Insights

Navigating the complex landscape of healthcare compliance

Cheryl Duva, Chief Healthcare Strategist, UST Evolve

Achieving compliance is a constant challenge in the ever-evolving landscape of healthcare regulations. By leveraging centralized solutions and AI-driven automation, healthcare organizations can proactively tackle compliance issues, mitigate risks, and transform regulatory adherence from a costly burden into a valuable strategic advantage.
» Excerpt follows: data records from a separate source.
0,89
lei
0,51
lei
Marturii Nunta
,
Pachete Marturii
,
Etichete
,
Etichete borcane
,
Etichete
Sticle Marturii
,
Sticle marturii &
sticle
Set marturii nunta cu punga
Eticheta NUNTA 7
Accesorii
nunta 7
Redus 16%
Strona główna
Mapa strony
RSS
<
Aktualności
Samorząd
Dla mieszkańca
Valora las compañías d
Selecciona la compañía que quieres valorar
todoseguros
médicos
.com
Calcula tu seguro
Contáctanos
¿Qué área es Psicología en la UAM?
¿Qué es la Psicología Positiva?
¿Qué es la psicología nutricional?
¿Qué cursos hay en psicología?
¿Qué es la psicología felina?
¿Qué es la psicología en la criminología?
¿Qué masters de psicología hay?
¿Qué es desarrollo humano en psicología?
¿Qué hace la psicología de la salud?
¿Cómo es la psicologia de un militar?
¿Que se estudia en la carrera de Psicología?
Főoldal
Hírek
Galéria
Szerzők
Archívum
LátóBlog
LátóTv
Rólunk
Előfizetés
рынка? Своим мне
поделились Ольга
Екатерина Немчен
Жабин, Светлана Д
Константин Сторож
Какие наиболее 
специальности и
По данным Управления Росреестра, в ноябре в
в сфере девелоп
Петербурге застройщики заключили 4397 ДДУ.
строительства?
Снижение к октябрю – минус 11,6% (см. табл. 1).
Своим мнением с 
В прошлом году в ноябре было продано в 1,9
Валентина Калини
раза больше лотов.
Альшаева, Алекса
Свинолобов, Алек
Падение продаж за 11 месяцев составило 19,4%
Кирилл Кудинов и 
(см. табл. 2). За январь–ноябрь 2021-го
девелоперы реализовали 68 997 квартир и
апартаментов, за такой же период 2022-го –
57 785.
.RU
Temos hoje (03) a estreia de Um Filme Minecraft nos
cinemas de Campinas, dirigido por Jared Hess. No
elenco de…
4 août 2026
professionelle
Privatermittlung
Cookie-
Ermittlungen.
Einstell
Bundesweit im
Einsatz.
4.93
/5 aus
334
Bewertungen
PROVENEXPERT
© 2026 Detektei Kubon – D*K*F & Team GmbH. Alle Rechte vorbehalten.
Cheryl Duva, Chief Healthcare Strategist, UST Evolve

Healthcare organizations face a daunting task in adhering to the intricate web of Medicare and Medicaid compliance regulations. The knowledge required to navigate this complex terrain often resides with a select few individuals, making it challenging to ensure consistent adherence across the enterprise.

“Maintaining compliance with all the policies, regulations, requirements, and disparate data sources is incredibly manual and arduous,” said Cheryl Duva, Chief Healthcare Strategist at UST Evolve.

Compliance rules span a wide range of requirements—from font size and reading-level specifications for documents to substantive healthcare policies, operational updates, and technical clarifications.

Noncompliance can happen “unbeknownst to anyone in the organization until an audit is conducted or when a member complains to CMS, Medicaid, or their federal/state representative. And that’s when you don’t want a surprise—because you can’t undo it.”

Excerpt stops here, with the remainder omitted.